The `metadata_container` stores meta information about the dataset and each column such as the type of data, the different names and labelling of columns, the encoding of values in the column. 

Use python `dir` to list public (do not start with '_') functions in `meta`. 

In [84]:
[s for s in dir(meta) if s[0]!='_']

['column_labels',
 'column_names',
 'column_names_to_labels',
 'creation_time',
 'file_encoding',
 'file_format',
 'file_label',
 'missing_ranges',
 'missing_user_values',
 'modification_time',
 'mr_sets',
 'notes',
 'number_columns',
 'number_rows',
 'original_variable_types',
 'readstat_variable_types',
 'table_name',
 'value_labels',
 'variable_alignment',
 'variable_display_width',
 'variable_measure',
 'variable_storage_width',
 'variable_to_label',
 'variable_value_labels']

Some of the above functions might be useful. But my `get_property` function, defined above, covers nearly all my needs.

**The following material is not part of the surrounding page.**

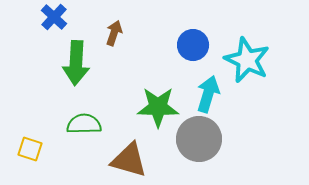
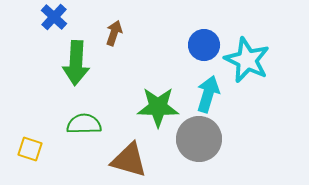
blue circle: moved 11 px right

## Reversing label encoding 

The two dataframe, `df_p` and `df_s` store similar information. In `df_s` the data has been labeled encoded. Since the mapping for that encoding is stored in `meta` the encoding can be reversed.  

For example, if we take column `BCBG03A` we first perform `value_counts` to see that they store the same distribution, then we can decode the encoded values in `df_s` and verify that it is the same as the original data in `df_p`.  

This is just a curiosity &mdash; we can work with the original dataset, `df_p` without looking at `df_s` &mdash; to test the functionality of `pyreadstat`.

In [85]:
# show same distribution

column = 'BCBG03A' # pick a random column

label = meta.variable_to_label[column]
description = meta.column_names_to_labels[column]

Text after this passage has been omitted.